Gold films colored with nanometer-thick layers of germanium.
Solar cells, photodetectors and even jewelry could benefit from a new type of absorptive semiconductor-film optical coating developed by researchers in Federico Capasso’s group at Harvard University (Nature Mater., doi:10.1038/nmat3443). A layer of this coating just a few atoms thick can change the apparent color of the underlying material.
Many modern optical coatings consist of carefully optimized layers of dielectric and metallic thin films. The Harvard group, led by graduate student Mikhail Kats, modified the usual reflectivity of gold surfaces by spraying them with electron-beam-evaporated germanium to create layers between 7 and 25 nm deep—a fraction of the wavelength of visible light.
The researchers gave the gold pieces four different colors with various thicknesses of germanium: light pink (7 nm), purple (11 nm), dark blue (15 nm) and light blue (25 nm). Similar experiments with silver yielded a variety of pastel tones.
Germanium is a lossy dielectric, meaning it strongly absorbs the incoming radiation. In such a lossy material, the reflection and transmission phase shifts at the boundaries of the material do not always equal 0 or π, allowing researchers to manipulate the resulting absorption resonance into the design of the object they are building.

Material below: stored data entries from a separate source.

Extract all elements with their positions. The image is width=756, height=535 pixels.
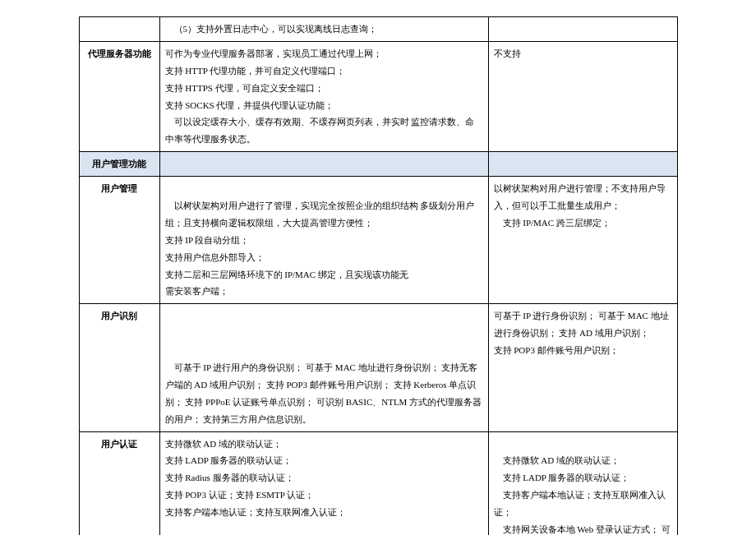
row-log-center: （5）支持外置日志中心，可以实现离线日志查询； — [79, 17, 677, 42]
cell-user-rec-right: 可基于 IP 进行身份识别； 可基于 MAC 地址进行身份识别； 支持 AD 域… — [488, 304, 677, 431]
cell-log-desc: （5）支持外置日志中心，可以实现离线日志查询； — [159, 17, 488, 42]
row-user-auth: 用户认证 支持微软 AD 域的联动认证； 支持 LADP 服务器的联动认证； 支… — [79, 431, 677, 535]
row-user-rec: 用户识别 可基于 IP 进行用户的身份识别； 可基于 MAC 地址进行身份识别；… — [79, 304, 677, 431]
cell-user-mgmt-right: 以树状架构对用户进行管理；不支持用户导入，但可以手工批量生成用户； 支持 IP/… — [488, 177, 677, 304]
row-user-mgmt: 用户管理 以树状架构对用户进行了管理，实现完全按照企业的组织结构 多级划分用户组… — [79, 177, 677, 304]
cell-user-rec-desc: 可基于 IP 进行用户的身份识别； 可基于 MAC 地址进行身份识别； 支持无客… — [159, 304, 488, 431]
cell-user-mgmt-label: 用户管理 — [79, 177, 159, 304]
cell-proxy-desc: 可作为专业代理服务器部署，实现员工通过代理上网； 支持 HTTP 代理功能，并可… — [159, 41, 488, 151]
cell-user-auth-desc: 支持微软 AD 域的联动认证； 支持 LADP 服务器的联动认证； 支持 Rad… — [159, 431, 488, 535]
cell-proxy-label: 代理服务器功能 — [79, 41, 159, 151]
row-proxy: 代理服务器功能 可作为专业代理服务器部署，实现员工通过代理上网； 支持 HTTP… — [79, 41, 677, 151]
cell-log-right — [488, 17, 677, 42]
cell-user-auth-right: 支持微软 AD 域的联动认证； 支持 LADP 服务器的联动认证； 支持客户端本… — [488, 431, 677, 535]
row-section-user: 用户管理功能 — [79, 152, 677, 177]
cell-section-empty2 — [159, 152, 488, 177]
cell-section-user-label: 用户管理功能 — [79, 152, 159, 177]
cell-proxy-right: 不支持 — [488, 41, 677, 151]
cell-user-auth-label: 用户认证 — [79, 431, 159, 535]
cell-section-empty3 — [488, 152, 677, 177]
cell-user-mgmt-desc: 以树状架构对用户进行了管理，实现完全按照企业的组织结构 多级划分用户组；且支持横… — [159, 177, 488, 304]
cell-user-rec-label: 用户识别 — [79, 304, 159, 431]
feature-comparison-table: （5）支持外置日志中心，可以实现离线日志查询； 代理服务器功能 可作为专业代理服… — [79, 16, 678, 535]
cell-empty — [79, 17, 159, 42]
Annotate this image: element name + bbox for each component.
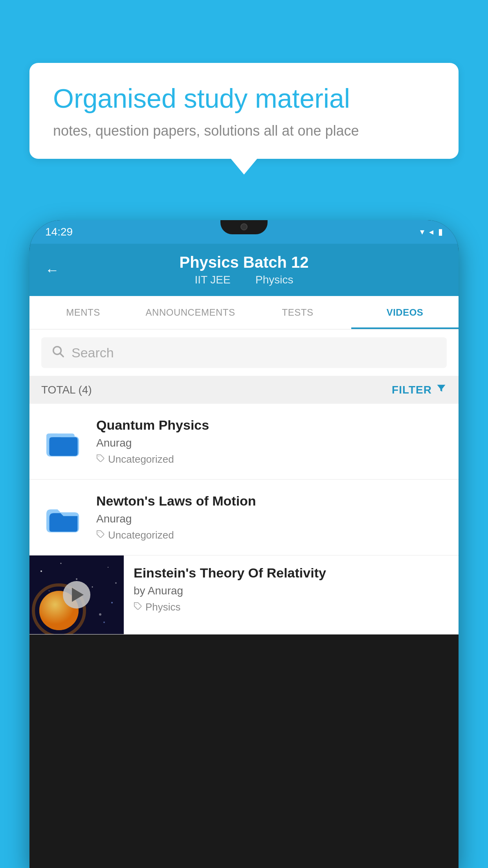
status-icons: ▾ ◂ ▮ [420, 227, 443, 237]
video-tag: Uncategorized [96, 453, 447, 465]
svg-point-12 [49, 590, 50, 591]
phone-frame: 14:29 ▾ ◂ ▮ ← Physics Batch 12 IIT JEE P… [29, 220, 459, 868]
total-count: TOTAL (4) [41, 384, 92, 396]
camera [240, 223, 248, 230]
search-icon [51, 344, 64, 361]
video-info: Newton's Laws of Motion Anurag Uncategor… [96, 493, 447, 541]
svg-point-8 [61, 563, 62, 564]
status-bar: 14:29 ▾ ◂ ▮ [29, 220, 459, 244]
tabs-bar: MENTS ANNOUNCEMENTS TESTS VIDEOS [29, 296, 459, 329]
svg-point-11 [92, 587, 93, 588]
video-tag: Physics [134, 601, 449, 613]
tag-icon [96, 529, 105, 541]
play-button[interactable] [63, 581, 90, 609]
filter-bar: TOTAL (4) FILTER [29, 376, 459, 404]
search-bar: Search [29, 329, 459, 376]
folder-icon [46, 425, 80, 458]
app-header: ← Physics Batch 12 IIT JEE Physics [29, 244, 459, 296]
filter-button[interactable]: FILTER [392, 383, 447, 397]
svg-point-7 [40, 570, 42, 572]
video-tag: Uncategorized [96, 529, 447, 541]
svg-point-10 [108, 567, 108, 568]
video-thumbnail [29, 555, 124, 634]
svg-point-13 [115, 582, 117, 584]
list-item[interactable]: Newton's Laws of Motion Anurag Uncategor… [29, 480, 459, 555]
video-title: Newton's Laws of Motion [96, 493, 447, 509]
svg-point-18 [111, 602, 113, 603]
speech-bubble: Organised study material notes, question… [29, 63, 459, 159]
video-title: Quantum Physics [96, 417, 447, 433]
battery-icon: ▮ [438, 227, 443, 237]
list-item[interactable]: Quantum Physics Anurag Uncategorized [29, 404, 459, 480]
subtitle-iitjee: IIT JEE [194, 274, 230, 286]
tab-tests[interactable]: TESTS [244, 296, 351, 329]
svg-point-19 [103, 622, 105, 623]
video-author: Anurag [96, 513, 447, 525]
tag-icon [96, 453, 105, 465]
svg-point-17 [99, 613, 101, 616]
signal-icon: ◂ [429, 227, 433, 237]
list-item[interactable]: Einstein's Theory Of Relativity by Anura… [29, 555, 459, 634]
folder-icon [46, 501, 80, 534]
notch [220, 220, 268, 234]
video-list: Quantum Physics Anurag Uncategorized [29, 404, 459, 634]
back-button[interactable]: ← [45, 262, 59, 278]
tab-announcements[interactable]: ANNOUNCEMENTS [137, 296, 244, 329]
search-input-container[interactable]: Search [41, 337, 447, 368]
page-title: Physics Batch 12 [179, 254, 308, 271]
wifi-icon: ▾ [420, 227, 424, 237]
video-author: by Anurag [134, 585, 449, 597]
status-time: 14:29 [45, 226, 73, 238]
video-author: Anurag [96, 437, 447, 449]
play-triangle-icon [72, 588, 84, 602]
tag-icon [134, 601, 142, 613]
folder-thumbnail [41, 420, 84, 463]
svg-point-9 [76, 578, 77, 580]
subtitle-physics: Physics [255, 274, 293, 286]
video-info: Quantum Physics Anurag Uncategorized [96, 417, 447, 465]
header-subtitle: IIT JEE Physics [191, 274, 297, 286]
bubble-title: Organised study material [53, 83, 435, 115]
tab-ments[interactable]: MENTS [29, 296, 137, 329]
filter-icon [436, 383, 447, 397]
search-placeholder: Search [72, 345, 114, 360]
svg-line-1 [60, 353, 63, 357]
video-info: Einstein's Theory Of Relativity by Anura… [124, 555, 459, 623]
bubble-subtitle: notes, question papers, solutions all at… [53, 123, 435, 139]
tab-videos[interactable]: VIDEOS [351, 296, 459, 329]
folder-thumbnail [41, 496, 84, 539]
subtitle-separator [242, 274, 248, 286]
video-title: Einstein's Theory Of Relativity [134, 565, 449, 581]
filter-label: FILTER [392, 384, 432, 396]
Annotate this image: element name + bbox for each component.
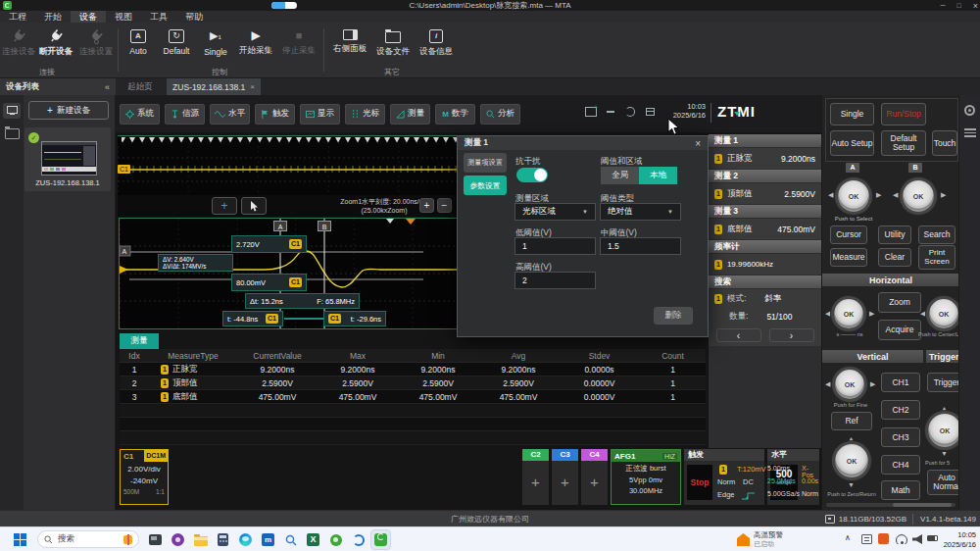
tab-device[interactable]: ZUS-192.168.138.1 × <box>167 78 261 95</box>
measure1-row[interactable]: 1 正脉宽 9.2000ns <box>709 148 821 169</box>
panel-settings-icon[interactable] <box>964 105 975 116</box>
scope-btn-system[interactable]: 系统 <box>120 104 160 125</box>
magnifier-app-icon[interactable] <box>282 531 299 548</box>
device-folder-icon[interactable] <box>5 128 20 139</box>
scope-btn-math[interactable]: M数学 <box>435 104 475 125</box>
start-button[interactable] <box>12 531 28 548</box>
measure2-row[interactable]: 1 顶部值 2.5900V <box>709 183 821 204</box>
tray-app-icon[interactable] <box>878 533 889 544</box>
ch4-button[interactable]: CH4 <box>881 455 920 475</box>
region-local-option[interactable]: 本地 <box>639 167 677 184</box>
scope-btn-source[interactable]: 信源 <box>165 104 205 125</box>
connect-device-button[interactable]: 连接设备 <box>2 25 35 58</box>
connect-settings-button[interactable]: 连接设置 <box>78 25 114 58</box>
math-button[interactable]: Math <box>881 480 920 500</box>
scope-btn-display[interactable]: 显示 <box>300 104 340 125</box>
green-app-icon[interactable] <box>327 531 344 548</box>
utility-button[interactable]: Utility <box>878 225 911 244</box>
dialog-close-icon[interactable]: × <box>695 138 701 149</box>
device-card[interactable]: ✓ ZUS-192.168.138.1 <box>24 127 111 191</box>
trigger-level-knob[interactable]: OK <box>928 414 961 447</box>
calculator-icon[interactable] <box>215 531 231 548</box>
single-fp-button[interactable]: Single <box>830 103 874 125</box>
stop-acquire-button[interactable]: ■ 停止采集 <box>278 25 319 57</box>
v-knob-left-icon[interactable]: ◀ <box>825 380 830 387</box>
default-setup-button[interactable]: Default Setup <box>881 130 926 156</box>
vertical-scale-knob[interactable]: OK <box>835 370 864 399</box>
taskbar-clock[interactable]: 10:05 2025/6/16 <box>941 530 976 549</box>
table-row[interactable]: 2 1顶部值 2.5900V 2.5900V 2.5900V 2.5900V 0… <box>120 376 706 390</box>
add-cursor-button[interactable]: + <box>212 197 237 215</box>
auto-setup-button[interactable]: Auto Setup <box>830 130 874 156</box>
measure-button[interactable]: Measure <box>830 248 867 267</box>
freq-counter-row[interactable]: 1 19.99600kHz <box>709 254 821 275</box>
start-acquire-button[interactable]: ▶ 开始采集 <box>235 25 276 57</box>
t-knob-down-icon[interactable]: ▼ <box>941 450 948 457</box>
disconnect-device-button[interactable]: 断开设备 <box>35 25 76 58</box>
v-pos-down-icon[interactable]: ▼ <box>848 481 855 488</box>
ref-button[interactable]: Ref <box>831 412 872 430</box>
search-button[interactable]: Search <box>918 225 956 244</box>
h-knob-left-icon[interactable]: ◀ <box>825 310 830 317</box>
default-button[interactable]: ↻ Default <box>157 25 196 56</box>
battery-icon[interactable] <box>927 535 938 541</box>
cursor-b-flag[interactable]: B <box>318 221 331 231</box>
ch3-button[interactable]: CH3 <box>881 427 920 447</box>
explorer-icon[interactable] <box>192 531 209 548</box>
zoom-out-button[interactable]: − <box>437 198 452 213</box>
threshold-type-select[interactable]: 绝对值▼ <box>600 203 681 221</box>
device-list-icon[interactable] <box>3 103 21 119</box>
menu-item-start[interactable]: 开始 <box>35 11 71 23</box>
mid-threshold-input[interactable]: 1.5 <box>600 237 681 255</box>
anti-noise-toggle[interactable] <box>516 168 548 182</box>
acquire-button[interactable]: Acquire <box>878 320 921 340</box>
edge-icon[interactable] <box>237 531 254 548</box>
run-stop-button[interactable]: Run/Stop <box>881 103 926 125</box>
search-next-button[interactable]: › <box>769 328 814 342</box>
col-type[interactable]: MeasureType <box>149 349 237 362</box>
wifi-icon[interactable] <box>896 534 907 544</box>
channel-c2-card[interactable]: C2 + <box>522 449 549 505</box>
m-window-icon[interactable]: m <box>260 531 276 548</box>
horizontal-scale-knob[interactable]: OK <box>834 299 863 328</box>
col-min[interactable]: Min <box>398 349 478 362</box>
device-files-button[interactable]: 设备文件 <box>372 25 414 58</box>
minimize-window-icon[interactable] <box>604 105 617 119</box>
knob-b-left-icon[interactable]: ◀ <box>893 191 898 198</box>
print-screen-button[interactable]: Print Screen <box>918 245 956 270</box>
scope-btn-cursor[interactable]: 光标 <box>345 104 385 125</box>
menu-item-project[interactable]: 工程 <box>0 11 35 23</box>
cursor-a-flag[interactable]: A <box>273 221 287 231</box>
volume-icon[interactable] <box>912 534 922 544</box>
scope-btn-trigger[interactable]: 触发 <box>255 104 295 125</box>
menu-item-view[interactable]: 视图 <box>106 11 141 23</box>
taskbar-search[interactable]: 搜索 <box>37 530 139 548</box>
auto-button[interactable]: A Auto <box>122 25 155 56</box>
channel-c4-card[interactable]: C4 + <box>581 449 608 505</box>
menu-item-help[interactable]: 帮助 <box>176 11 212 23</box>
zoom-button[interactable]: Zoom <box>878 292 921 313</box>
knob-a-left-icon[interactable]: ◀ <box>828 191 833 198</box>
tab-home[interactable]: 起始页 <box>116 78 165 95</box>
v-knob-right-icon[interactable]: ▶ <box>870 380 875 387</box>
knob-b[interactable]: OK <box>903 180 934 212</box>
knob-a-right-icon[interactable]: ▶ <box>876 191 881 198</box>
tray-expand-icon[interactable]: ∧ <box>845 533 851 542</box>
col-idx[interactable]: Idx <box>120 349 149 362</box>
table-row[interactable]: 1 1正脉宽 9.2000ns 9.2000ns 9.2000ns 9.2000… <box>120 363 706 376</box>
mta-app-icon[interactable] <box>370 529 391 550</box>
single-button[interactable]: ▶1 Single <box>198 25 233 57</box>
v-pos-up-icon[interactable]: ▲ <box>848 435 855 442</box>
table-row[interactable]: 3 1底部值 475.00mV 475.00mV 475.00mV 475.00… <box>120 390 706 404</box>
channel-c3-card[interactable]: C3 + <box>552 449 578 505</box>
sidebar-collapse-icon[interactable]: « <box>105 82 110 92</box>
region-global-option[interactable]: 全局 <box>601 167 639 184</box>
front-panel-scrollbar[interactable] <box>826 503 956 507</box>
taskview-icon[interactable] <box>147 531 164 548</box>
touch-button[interactable]: Touch <box>932 130 957 156</box>
h-knob-right-icon[interactable]: ▶ <box>869 310 874 317</box>
sync-app-icon[interactable] <box>350 531 367 548</box>
excel-icon[interactable]: X <box>305 531 321 548</box>
purple-app-icon[interactable] <box>170 531 186 548</box>
measure-tab[interactable]: 测量 <box>120 333 159 349</box>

Unlike conventional coatings, the germanium coatings have a low sensitivity to the angle of incidence of the impinging light, so the coated materials will seem to have the same color to observers at different positions.
Over the past few years, optical scientists have devised several new methods for coloring metals, including femtosecond laser ablation. Unlike that technique, the Harvard group’s method is reversible. Also, the ultrathin films, if used in new types of detectors, would take less semiconductor material than other coatings, thus resulting in cost savings.